Start of Block

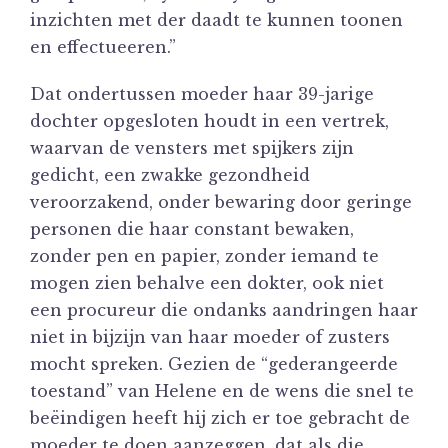
inzichten met der daadt te kunnen toonen
en effectueeren.”
Dat ondertussen moeder haar 39-jarige
dochter opgesloten houdt in een vertrek,
waarvan de vensters met spijkers zijn
gedicht, een zwakke gezondheid
veroorzakend, onder bewaring door geringe
personen die haar constant bewaken,
zonder pen en papier, zonder iemand te
mogen zien behalve een dokter, ook niet
een procureur die ondanks aandringen haar
niet in bijzijn van haar moeder of zusters
mocht spreken. Gezien de “gederangeerde
toestand” van Helene en de wens die snel te
beëindigen heeft hij zich er toe gebracht de
moeder te doen aanzeggen, dat als die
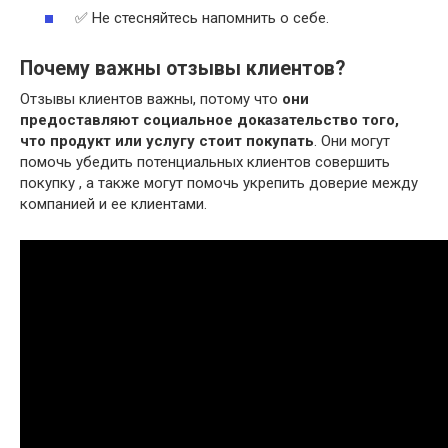
✅ Не стесняйтесь напомнить о себе.
Почему важны отзывы клиентов?
Отзывы клиентов важны, потому что
они
предоставляют социальное доказательство того,
что продукт или услугу стоит покупать
. Они могут
помочь убедить потенциальных клиентов совершить
покупку , а также могут помочь укрепить доверие между
компанией и ее клиентами.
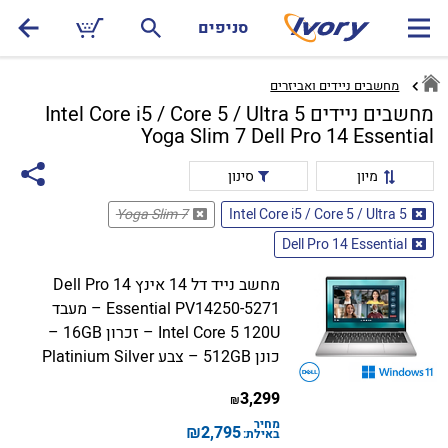
סניפים
מחשבים ניידים ואביזרים
מחשבים ניידים Intel Core i5 / Core 5 / Ultra 5
Yoga Slim 7 Dell Pro 14 Essential
מיון
סינון
Yoga Slim 7
Intel Core i5 / Core 5 / Ultra 5
Dell Pro 14 Essential
מחשב נייד דל 14 אינץ Dell Pro 14
Essential PV14250-5271 – מעבד
Intel Core 5 120U – זכרון 16GB –
כונן 512GB – צבע Platinium Silver
3,299
₪
מחיר
₪
2,795
באילת:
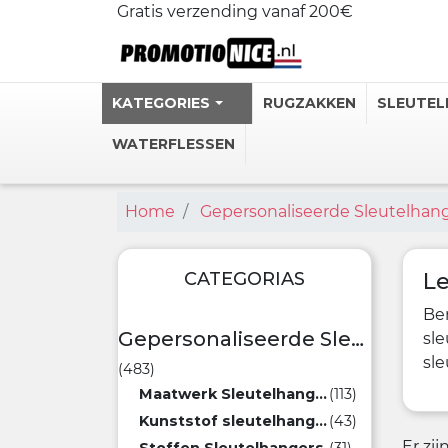
Gratis verzending vanaf 200€
KATEGORIES
RUGZAKKEN
SLEUTEL
WATERFLESSEN
Home
Gepersonaliseerde Sleutelhan
Gepersonali
Stalen Ther
Gepersonal
CATEGORIAS
Le
Personlijke
Ben
Heupflessen
Gepersonaliseerde Sleutelhangers
sle
sl
(483)
Bekijk meer
Maatwerk Sleutelhangers
(113)
Kunststof sleutelhangers
(43)
Er zi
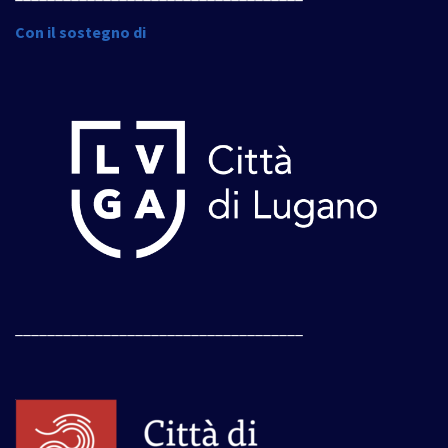
Con il sostegno di
____________________________________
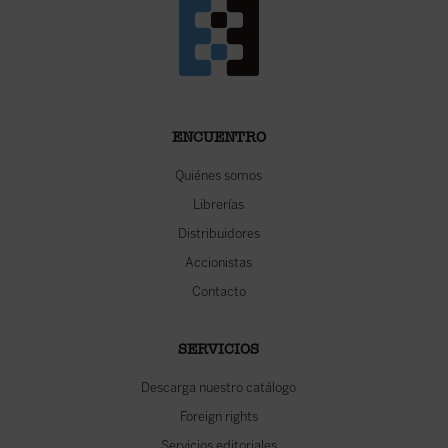
ENCUENTRO
Quiénes somos
Librerías
Distribuidores
Accionistas
Contacto
SERVICIOS
Descarga nuestro catálogo
Foreign rights
Servicios editoriales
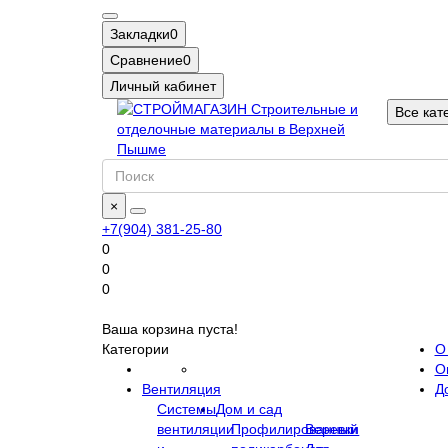
Закладки
0
Сравнение
0
Личный кабинет
Все кат
×
+7(904) 381-25-80
0
0
0
Ваша корзина пуста!
Категории
О
О
Вентиляция
Д
Системы
Дом и сад
вентиляции
Профилированный
Веревки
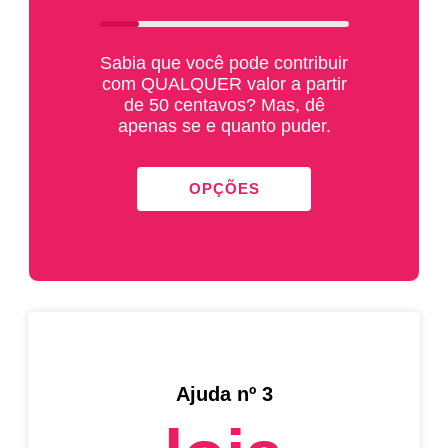
Sabia que você pode contribuir
com QUALQUER valor a partir
de 50 centavos? Mas, dê
apenas se e quanto puder.
OPÇÕES
Ajuda nº 3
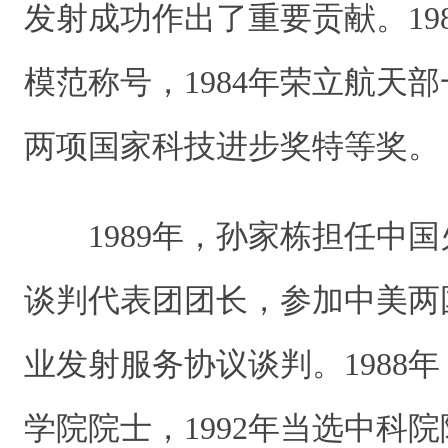
发射成功作出了重要贡献。19
模范称号，1984年荣立航天部
两项国家科技进步奖特等奖。
1989年，孙家栋担任中国
谈判代表团团长，参加中美两
业发射服务协议谈判。1988
学院院士，1992年当选中科院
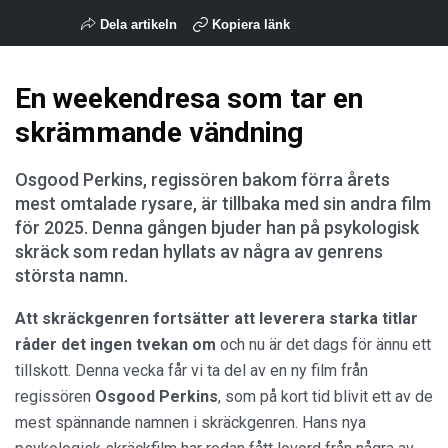
Dela artikeln
Kopiera länk
En weekendresa som tar en
skrämmande vändning
Osgood Perkins, regissören bakom förra årets
mest omtalade rysare, är tillbaka med sin andra film
för 2025. Denna gången bjuder han på psykologisk
skräck som redan hyllats av några av genrens
största namn.
Att skräckgenren fortsätter att leverera starka titlar
råder det ingen tvekan om
och nu är det dags för ännu ett
tillskott. Denna vecka får vi ta del av en ny film från
regissören
Osgood Perkins
, som på kort tid blivit ett av de
mest spännande namnen i skräckgenren. Hans nya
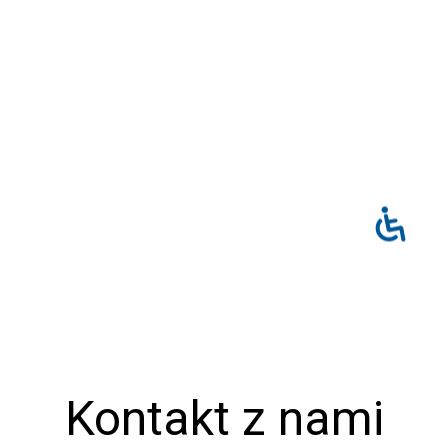
Kontakt z nami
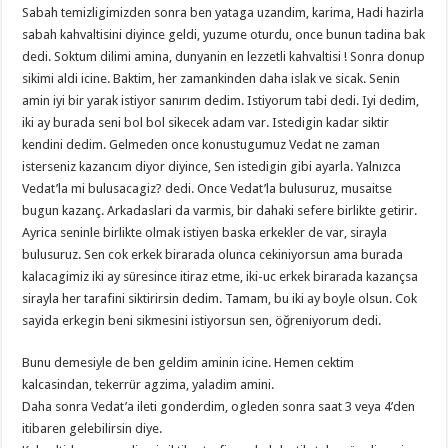
Sabah temizligimizden sonra ben yataga uzandim, karima, Hadi hazirla
sabah kahvaltisini diyince geldi, yuzume oturdu, once bunun tadina bak
dedi. Soktum dilimi amina, dunyanin en lezzetli kahvaltisi ! Sonra donup
sikimi aldi icine. Baktim, her zamankinden daha islak ve sicak. Senin
amin iyi bir yarak istiyor sanırım dedim. Istiyorum tabi dedi. Iyi dedim,
iki ay burada seni bol bol sikecek adam var. Istedigin kadar siktir
kendini dedim. Gelmeden once konustugumuz Vedat ne zaman
isterseniz kazancım diyor diyince, Sen istedigin gibi ayarla. Yalnızca
Vedat’la mi bulusacagiz? dedi. Once Vedat’la bulusuruz, musaitse
bugun kazanç. Arkadaslari da varmis, bir dahaki sefere birlikte getirir.
Ayrica seninle birlikte olmak istiyen baska erkekler de var, sirayla
bulusuruz. Sen cok erkek birarada olunca cekiniyorsun ama burada
kalacagimiz iki ay süresince itiraz etme, iki-uc erkek birarada kazançsa
sirayla her tarafini siktirirsin dedim. Tamam, bu iki ay boyle olsun. Cok
sayida erkegin beni sikmesini istiyorsun sen, öğreniyorum dedi.
Bunu demesiyle de ben geldim aminin icine. Hemen cektim
kalcasindan, tekerrür agzima, yaladim amini.
Daha sonra Vedat’a ileti gonderdim, ogleden sonra saat 3 veya 4’den
itibaren gelebilirsin diye.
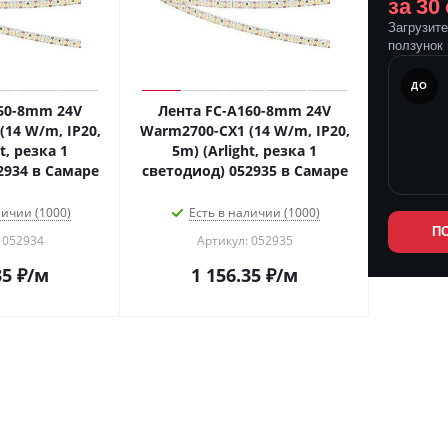
за 30
Загрузит
ползунок 
ПОСЛЕ
ДО
60-8mm 24V
Лента FC-A160-8mm 24V
14 W/m, IP20,
Warm2700-CX1 (14 W/m, IP20,
t, резка 1
5m) (Arlight, резка 1
2934 в Самаре
светодиод) 052935 в Самаре
личии (1000)
Есть в наличии (1000)
П
 052934
Артикул: 052935
35
₽
/м
1 156.35
₽
/м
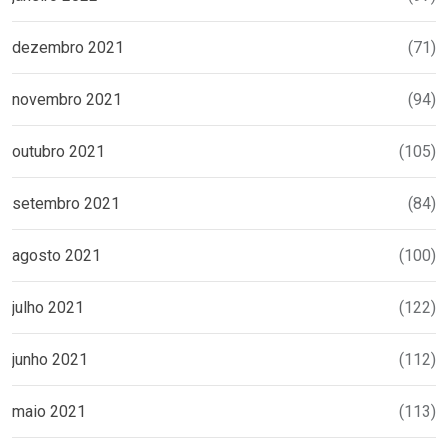
dezembro 2021
(71)
novembro 2021
(94)
outubro 2021
(105)
setembro 2021
(84)
agosto 2021
(100)
julho 2021
(122)
junho 2021
(112)
maio 2021
(113)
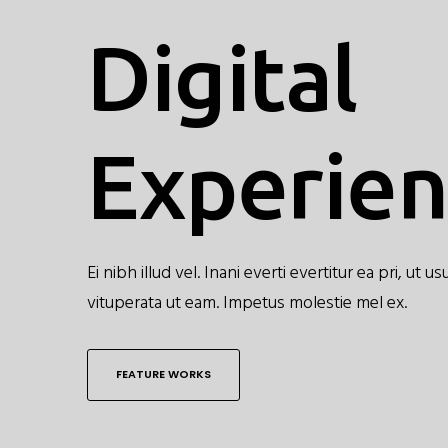
Digital
Experie
Ei nibh illud vel. Inani everti evertitur ea pri, ut 
vituperata ut eam. Impetus molestie mel ex.
FEATURE WORKS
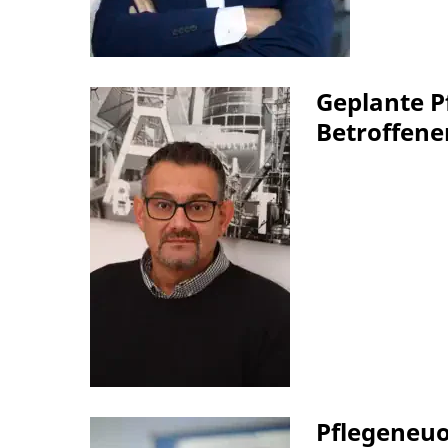
Geplante P
Betroffene
Pflegeneuo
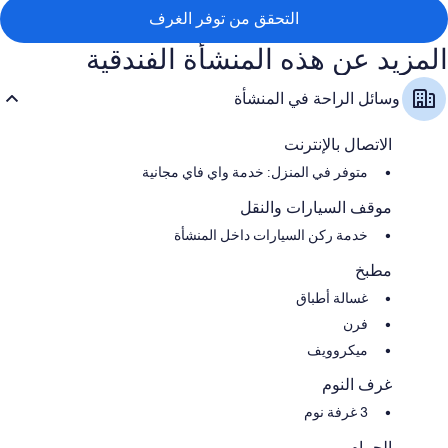
التحقق من توفر الغرف
المزيد عن هذه المنشأة الفندقية
وسائل الراحة في المنشأة
الاتصال بالإنترنت
متوفر في المنزل: خدمة واي فاي مجانية
موقف السيارات والنقل
خدمة ركن السيارات داخل المنشأة
مطبخ
غسالة أطباق
فرن
ميكروويف
غرف النوم
3 غرفة نوم
الحمام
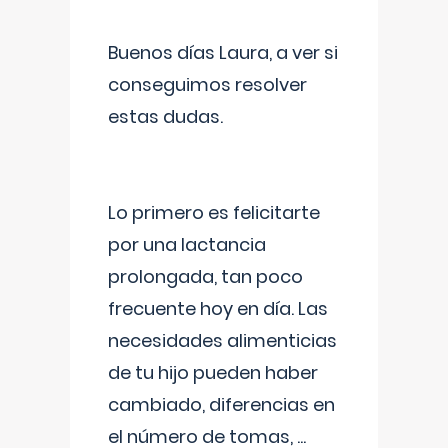
Buenos días Laura, a ver si
conseguimos resolver
estas dudas.
Lo primero es felicitarte
por una lactancia
prolongada, tan poco
frecuente hoy en día. Las
necesidades alimenticias
de tu hijo pueden haber
cambiado, diferencias en
el número de tomas,
...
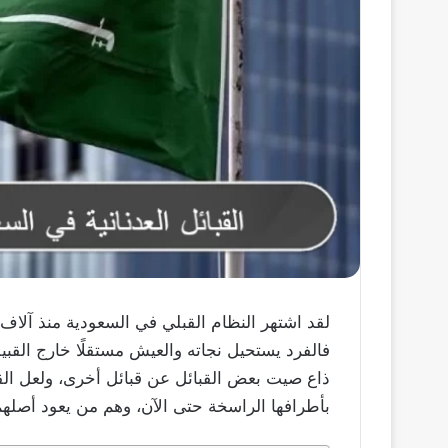
لقد اشتهر النظام القبلي في السعودية منذ آلاف
فالفرد يستحيل نجاته والعيش مستقلًا خارج القبيل
ذاع صيت بعض القبائل عن قبائل أخرى، ولعل القبا
بأطرافها الراسخة حتى الآن، وهم من يعود أصل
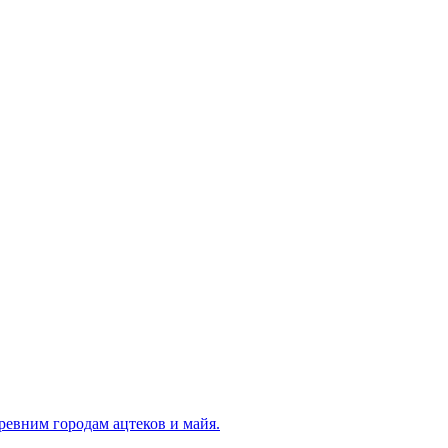
ревним городам ацтеков и майя.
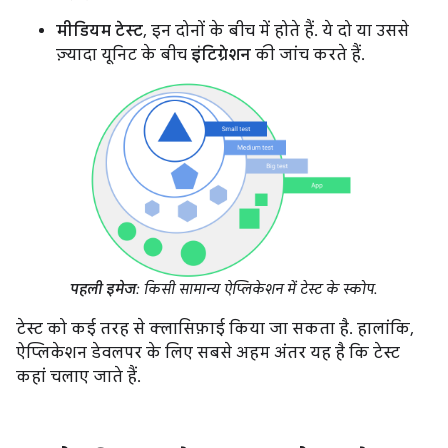
मीडियम टेस्ट
, इन दोनों के बीच में होते हैं. ये दो या उससे
ज़्यादा यूनिट के बीच
इंटिग्रेशन
की जांच करते हैं.
पहली इमेज
: किसी सामान्य ऐप्लिकेशन में टेस्ट के स्कोप.
टेस्ट को कई तरह से क्लासिफ़ाई किया जा सकता है. हालांकि,
ऐप्लिकेशन डेवलपर के लिए सबसे अहम अंतर यह है कि टेस्ट
कहां चलाए जाते हैं.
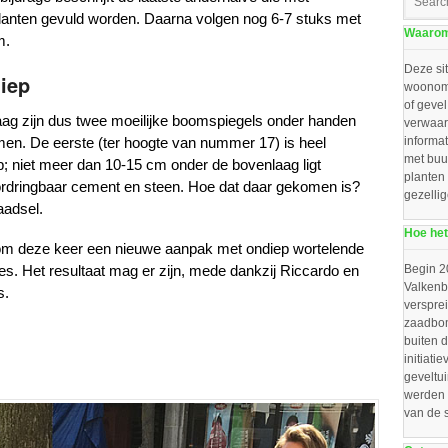
lanten gevuld worden. Daarna volgen nog 6-7 stuks met
Waarom 
m.
Deze sit
iep
woonomg
of gevel
ag zijn dus twee moeilijke boomspiegels onder handen
verwaar
en. De eerste (ter hoogte van nummer 17) is heel
informat
met buu
p; niet meer dan 10-15 cm onder de bovenlaag ligt
planten
rdringbaar cement en steen. Hoe dat daar gekomen is?
gezelli
aadsel.
Hoe het
m deze keer een nieuwe aanpak met ondiep wortelende
jes. Het resultaat mag er zijn, mede dankzij Riccardo en
Begin 2
Valkenbo
s.
verspre
zaadbom
buiten d
initiat
geveltu
werden 
van de 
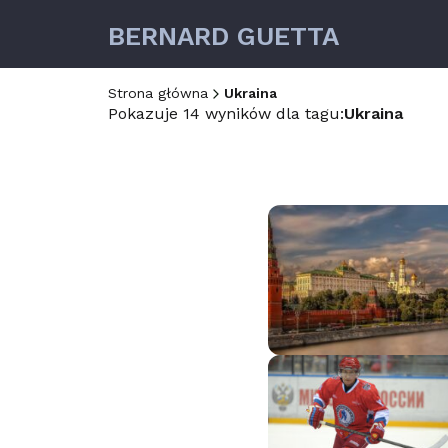
BERNARD GUETTA
Strona główna
Ukraina
Pokazuje 14 wyników dla tagu:
Ukraina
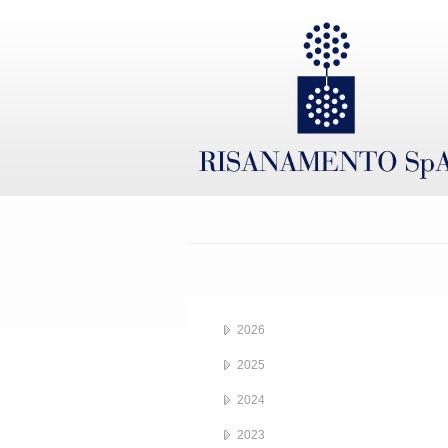
2026
2025
2024
2023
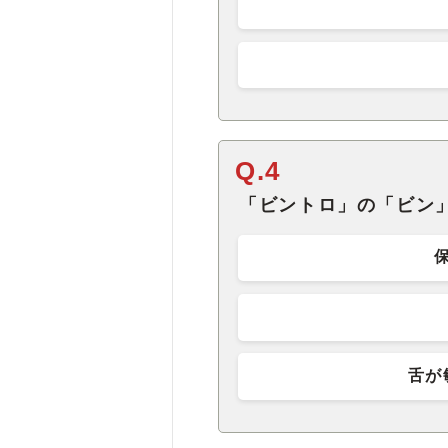
Q.4
「ビントロ」の「ビン
舌が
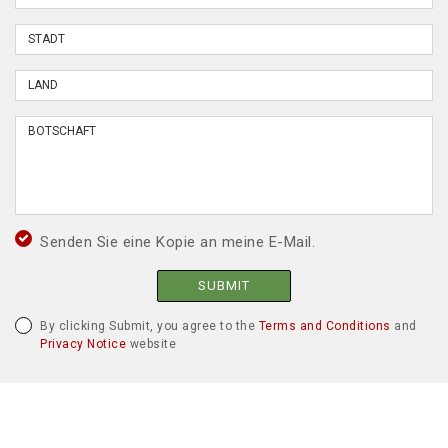
Senden Sie eine Kopie an meine E-Mail.
SUBMIT
By clicking Submit, you agree to the
Terms and Conditions
and
Privacy Notice
website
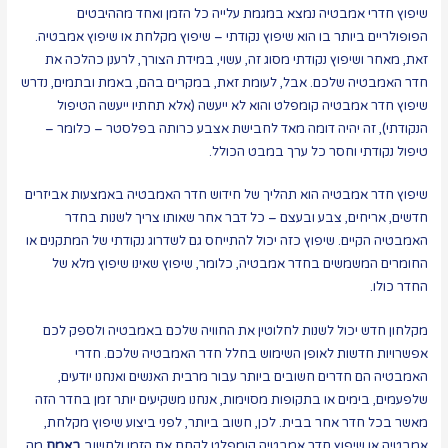
שיפוץ חדרי אמבטיה נמצא במגמת עלייה כל הזמן ואחד מההיבטים
הפופולריים ביותר בו הוא שיפוץ נקודתי – שיפוץ מקלחת או שיפוץ אמבטיה.
זאת, מאחר ושיפוץ נקודתי מסוג זה, עשוי, במידת הצורך, לרענן כהלכה את
חדר האמבטיה שלכם. אבל, לעומת זאת, במקרים בהם, באמת ובתמים, נדרש
שיפוץ חדר אמבטיה קומפלט והוא לא ייעשה (אלא תחתיו ייעשה הטיפול
הנקודתי), זה יהיה דומה מאד לחבישת אצבע כרותה בפלסטר – כלומר –
טיפול נקודתי וחסר כל ערך במבט הכולל.
שיפוץ חדר אמבטיה הוא תהליך של חידוש חדר האמבטיה באמצעות אביזרים
חדשים, אריחים, צבע ובעצם – כל דבר אחר שאותו צריך לשנות בחדר
האמבטיה הקיים. שיפוץ כזה יכול להתייחס גם לשדרוג נקודתי של המתקנים או
החומרים המשמשים בחדר אמבטיה, כלומר, שיפוץ שאינו שיפוץ מלא של
החדר כולו.
מקלחון חדש יכול לשנות לחלוטין את החוויה שלכם באמבטיה ולספק לכם
אפשרויות חדשות לאופן השימוש בחלל חדר האמבטיה שלכם. חדרי
האמבטיה הם חדרים חשובים ביותר עבור מרבית האנשים ואנחנו יודעים,
שלפעמים, בימים או בתקופות מסוימות, אנחנו משקיעים יותר זמן בחדר הזה
מאשר בכל חדר אחר בבית. לכן, חשוב ביותר, לפני ביצוע שיפוץ מקלחת,
אמבטיה או שיפוץ חדר אמבטיה קומפלט לקחת את הזמן ולחשוב
באמת
מה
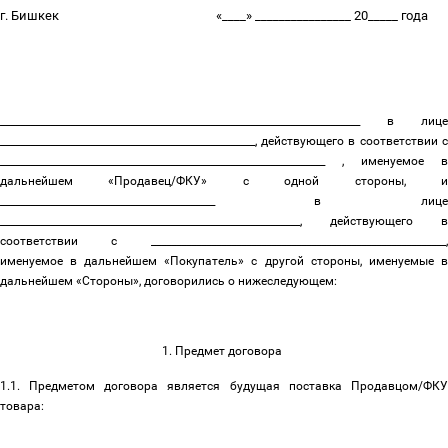
г. Бишкек
«____» ________________ 20_____ года
________________________________________________________________________ в лице
___________________________________________________, действующего в соответствии с
_________________________________________________________________ , именуемое в
дальнейшем «Продавец/ФКУ» с одной стороны, и
___________________________________________ в лице
____________________________________________________________, действующего в
соответствии с ___________________________________________________________,
именуемое в дальнейшем «Покупатель» с другой стороны, именуемые в
дальнейшем «Стороны», договорились о нижеследующем:
1. Предмет договора
1.1. Предметом договора является будущая поставка Продавцом/ФКУ
товара:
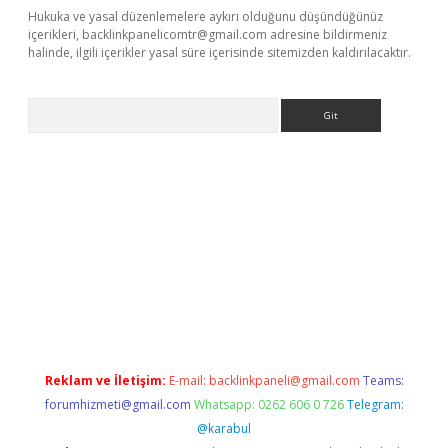
Hukuka ve yasal düzenlemelere aykırı olduğunu düşündüğünüz
içerikleri,
backlinkpanelicomtr@gmail.com
adresine bildirmeniz
halinde, ilgili içerikler yasal süre içerisinde sitemizden kaldırılacaktır.
Arama
a casino giriş
Reklam ve İletişim:
E-mail:
backlinkpaneli@gmail.com
Teams:
forumhizmeti@gmail.com
Whatsapp: 0262 606 0 726
Telegram:
@karabul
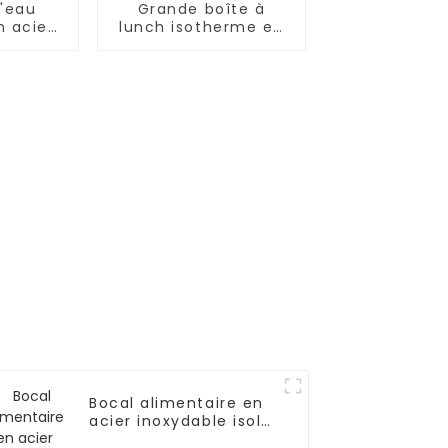
d'eau
Grande boîte à
n acier
lunch isotherme en
 Cola
inox pour aliments
chauds/froids
Bocal alimentaire en
acier inoxydable isolé
sous vide de 500 ml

End of Block

What to do
All lines above with "meer" in them should be returned.

Solution to this exercise
Bekijk meer
p; niet meer dan 10-15 cm onder de bovenlaag ligt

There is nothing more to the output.